[The records]:

• • •

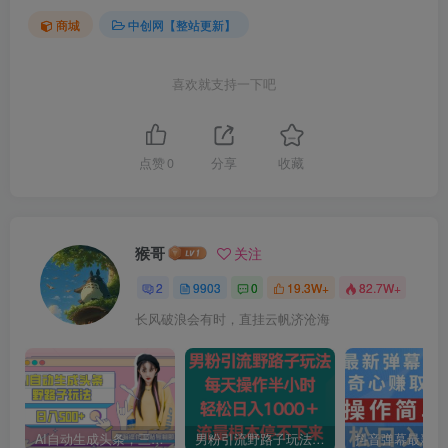
商城
中创网【整站更新】
喜欢就支持一下吧
点赞
0
分享
收藏
猴哥
关注
2
9903
0
19.3W+
82.7W+
长风破浪会有时，直挂云帆济沧海
AI自动生成头条，三天必起号，三分钟轻松发布内容，复制粘贴，保姆级教…
男粉引流野路子玩法，每天操作半小时轻松日入1000＋，流量根本停不下来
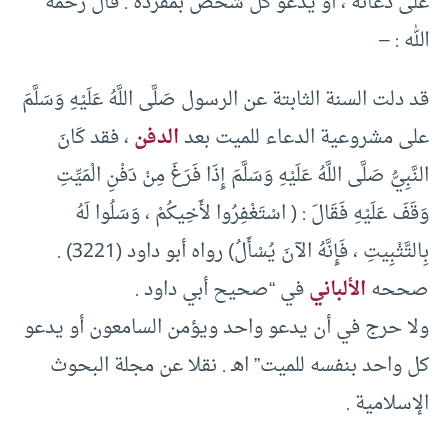
على دعائه ، أو يدعو كل شخص بمفرده . قال رحمه
الله : –
قد دلت السنة الثابتة عن الرسول صَلَّى اللَّهُ عَلَيْهِ وَسَلَّمَ
على مشروعية الدعاء للميت بعد
الدفن
، فقد كَانَ
النَّبِيُّ صَلَّى اللَّهُ عَلَيْهِ وَسَلَّمَ إِذَا فَرَغَ مِنْ دَفْنِ الْمَيِّتِ
وَقَفَ عَلَيْهِ فَقَالَ : ( اسْتَغْفِرُوا لأَخِيكُمْ ، وَسَلُوا لَهُ
بِالتَّثْبِيتِ ، فَإِنَّهُ الآنَ يُسْأَلُ) رواه أبو داود (3221) .
صححه
الألباني
في “صحيح أبي داود .
ولا حرج في أن يدعو واحد ويؤمن السامعون أو يدعو
كل واحد بنفسه للميت” اهـ . نقلا عن مجلة البحوث
الإسلامية .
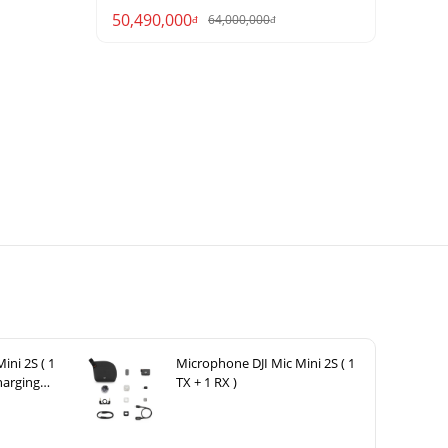
50,490,000
64,000,000
đ
đ
ini 2S ( 1
Microphone DJI Mic Mini 2S ( 1
harging
TX + 1 RX )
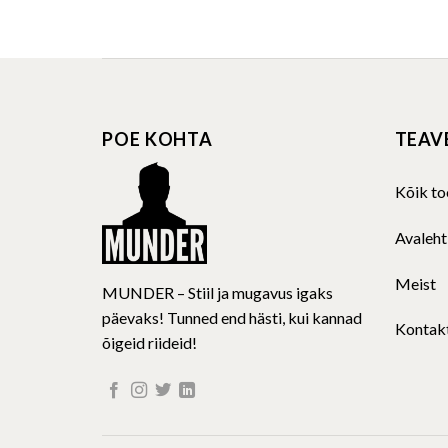
POE KOHTA
TEAV
Kõik to
Avaleht
Meist
MUNDER – Stiil ja mugavus igaks
päevaks! Tunned end hästi, kui kannad
Kontak
õigeid riideid!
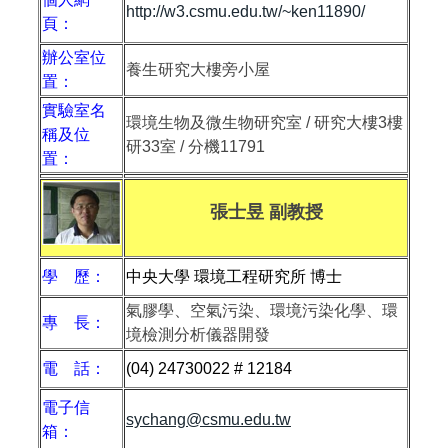
http://w3.csmu.edu.tw/~ken11890/
頁：
辦公室位
養生研究大樓旁小屋
置：
實驗室名
環境生物及微生物研究室 / 研究大樓3樓
稱及位
研33室 / 分機11791
置：
張士昱 副教授
學 歷：
中央大學 環境工程研究所 博士
氣膠學、空氣污染、環境污染化學、環
專 長：
境檢測分析儀器開發
電 話：
(04) 24730022 # 12184
電子信
sychang@csmu.edu.tw
箱：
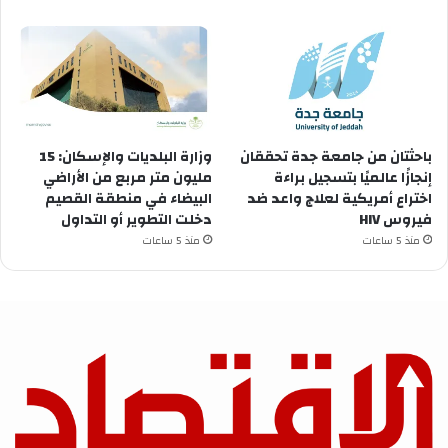
باحثتان من جامعة جدة تحققان
وزارة البلديات والإسكان: 15
إنجازًا عالميًا بتسجيل براءة
مليون متر مربع من الأراضي
اختراع أمريكية لعلاج واعد ضد
البيضاء في منطقة القصيم
فيروس HIV
دخلت التطوير أو التداول
منذ 5 ساعات
منذ 5 ساعات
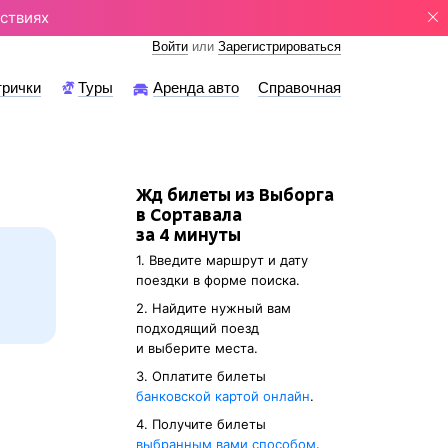
ствиях
Войти
или
Зарегистрироваться
трички
Туры
Аренда авто
Справочная
Жд билеты из Выборга
в Сортавала
за 4 минуты
1. Введите маршрут и дату
поездки в форме поиска.
2. Найдите нужный вам
подходящий поезд
и выберите места.
3. Оплатите билеты
банковской картой онлайн
.
4. Получите билеты
выбранным вами способом
.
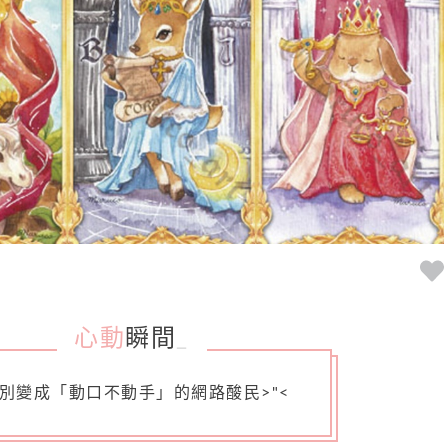
心動
瞬間
_
別變成「動口不動手」的網路酸民>"<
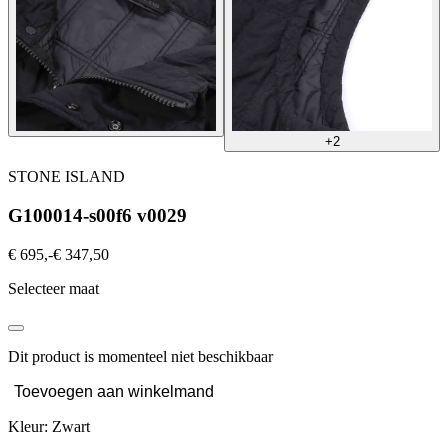
+2
STONE ISLAND
G100014-s00f6 v0029
€ 695,-
€ 347,50
Selecteer maat
Dit product is momenteel niet beschikbaar
Toevoegen aan winkelmand
Kleur: Zwart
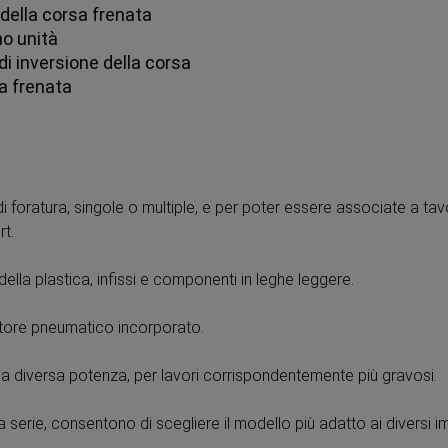
à della corsa frenata
no unità
di inversione della corsa
sa frenata
di foratura, singole o multiple, e per poter essere associate a tavo
rt.
della plastica, infissi e componenti in leghe leggere.
tore pneumatico incorporato.
lla diversa potenza, per lavori corrispondentemente più gravosi.
 serie, consentono di scegliere il modello più adatto ai diversi im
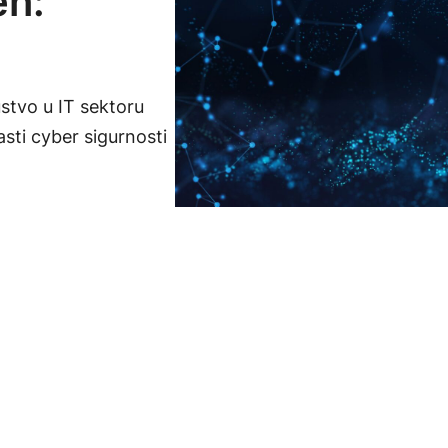
en:
ustvo u IT sektoru
lasti cyber sigurnosti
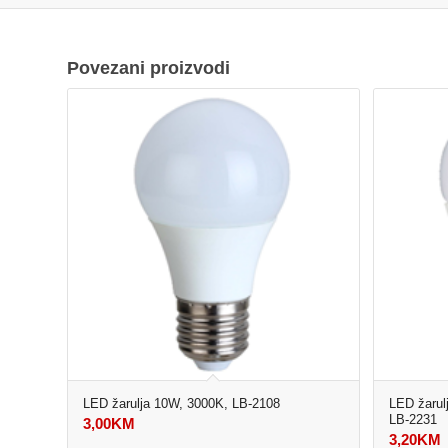
Povezani proizvodi
LED žarulja 10W, 3000K, LB-2108
LED žarul
LB-2231
3,00
KM
3,20
KM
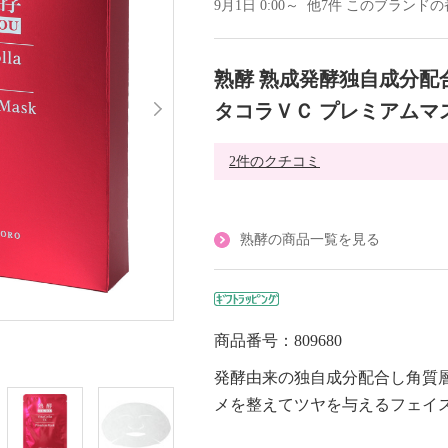
9月1日 0:00～ 他7件 このブラン
熟酵 熟成発酵独自成分配
タコラＶＣ プレミアムマ
2件のクチコミ
熟酵の商品一覧を見る
商品番号：809680
発酵由来の独自成分配合し角質
メを整えてツヤを与えるフェイ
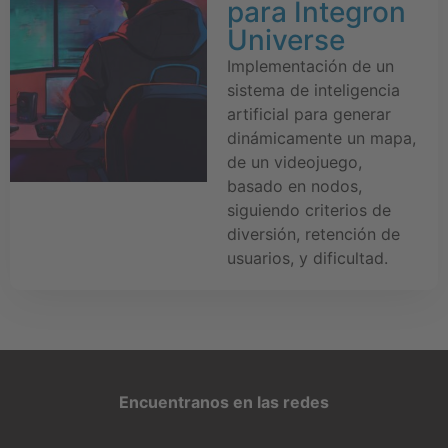
para Integron
Universe
Implementación de un
sistema de inteligencia
artificial para generar
dinámicamente un mapa,
de un videojuego,
basado en nodos,
siguiendo criterios de
diversión, retención de
usuarios, y dificultad.
Encuentranos en las redes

• • •

[Directions for this task]:
What is needed is every line of the data above, set down exactly but with the images left out.

[Answer box]:
商城
中创网【整站更新】
喜欢就支持一下吧
点赞
0
分享
收藏
猴哥
关注
2
9903
0
19.3W+
82.7W+
长风破浪会有时，直挂云帆济沧海
AI自动生成头条，三天必起号，三分钟轻松发布内容，复制粘贴，保姆级教…
男粉引流野路子玩法，每天操作半小时轻松日入1000＋，流量根本停不下来
على دعائه ، أو يدعو كل شخص بمفرده . قال رحمه
الله : –
قد دلت السنة الثابتة عن الرسول صَلَّى اللَّهُ عَلَيْهِ وَسَلَّمَ
على مشروعية الدعاء للميت بعد
الدفن
، فقد كَانَ
النَّبِيُّ صَلَّى اللَّهُ عَلَيْهِ وَسَلَّمَ إِذَا فَرَغَ مِنْ دَفْنِ الْمَيِّتِ
وَقَفَ عَلَيْهِ فَقَالَ : ( اسْتَغْفِرُوا لأَخِيكُمْ ، وَسَلُوا لَهُ
بِالتَّثْبِيتِ ، فَإِنَّهُ الآنَ يُسْأَلُ) رواه أبو داود (3221) .
صححه
الألباني
في “صحيح أبي داود .
ولا حرج في أن يدعو واحد ويؤمن السامعون أو يدعو
كل واحد بنفسه للميت” اهـ . نقلا عن مجلة البحوث
الإسلامية .
50,490,000
64,000,000
đ
đ
ini 2S ( 1
Microphone DJI Mic Mini 2S ( 1
harging
TX + 1 RX )
POE KOHTA
TEAV
Kõik to
Avaleht
Meist
MUNDER – Stiil ja mugavus igaks
päevaks! Tunned end hästi, kui kannad
Kontak
õigeid riideid!
http://w3.csmu.edu.tw/~ken11890/
頁：
辦公室位
養生研究大樓旁小屋
置：
實驗室名
環境生物及微生物研究室 / 研究大樓3樓
稱及位
研33室 / 分機11791
置：
張士昱 副教授
學 歷：
中央大學 環境工程研究所 博士
氣膠學、空氣污染、環境污染化學、環
專 長：
境檢測分析儀器開發
電 話：
(04) 24730022 # 12184
電子信
sychang@csmu.edu.tw
箱：
باحثتان من جامعة جدة تحققان
وزارة البلديات والإسكان: 15
إنجازًا عالميًا بتسجيل براءة
مليون متر مربع من الأراضي
اختراع أمريكية لعلاج واعد ضد
البيضاء في منطقة القصيم
فيروس HIV
دخلت التطوير أو التداول
منذ 5 ساعات
منذ 5 ساعات
ствиях
Войти
или
Зарегистрироваться
трички
Туры
Аренда авто
Справочная
Жд билеты из Выборга
в Сортавала
за 4 минуты
1. Введите маршрут и дату
поездки в форме поиска.
2. Найдите нужный вам
подходящий поезд
и выберите места.
3. Оплатите билеты
банковской картой онлайн
.
4. Получите билеты
выбранным вами способом
.
心動
瞬間
_
別變成「動口不動手」的網路酸民>"<
+2
STONE ISLAND
G100014-s00f6 v0029
€ 695,-
€ 347,50
Selecteer maat
Dit product is momenteel niet beschikbaar
Toevoegen aan winkelmand
Kleur: Zwart
à della corsa frenata
no unità
di inversione della corsa
sa frenata
di foratura, singole o multiple, e per poter essere associate a tavo
rt.
della plastica, infissi e componenti in leghe leggere.
tore pneumatico incorporato.
lla diversa potenza, per lavori corrispondentemente più gravosi.
 serie, consentono di scegliere il modello più adatto ai diversi im
en:
ustvo u IT sektoru
lasti cyber sigurnosti
Povezani proizvodi
LED žarulja 10W, 3000K, LB-2108
LED žarul
LB-2231
3,00
KM
3,20
KM
9月1日 0:00～ 他7件 このブラン
熟酵 熟成発酵独自成分配
タコラＶＣ プレミアムマ
2件のクチコミ
熟酵の商品一覧を見る
商品番号：809680
発酵由来の独自成分配合し角質
メを整えてツヤを与えるフェイ
para Integron
Universe
Implementación de un
sistema de inteligencia
artificial para generar
dinámicamente un mapa,
de un videojuego,
basado en nodos,
siguiendo criterios de
diversión, retención de
usuarios, y dificultad.
Encuentranos en las redes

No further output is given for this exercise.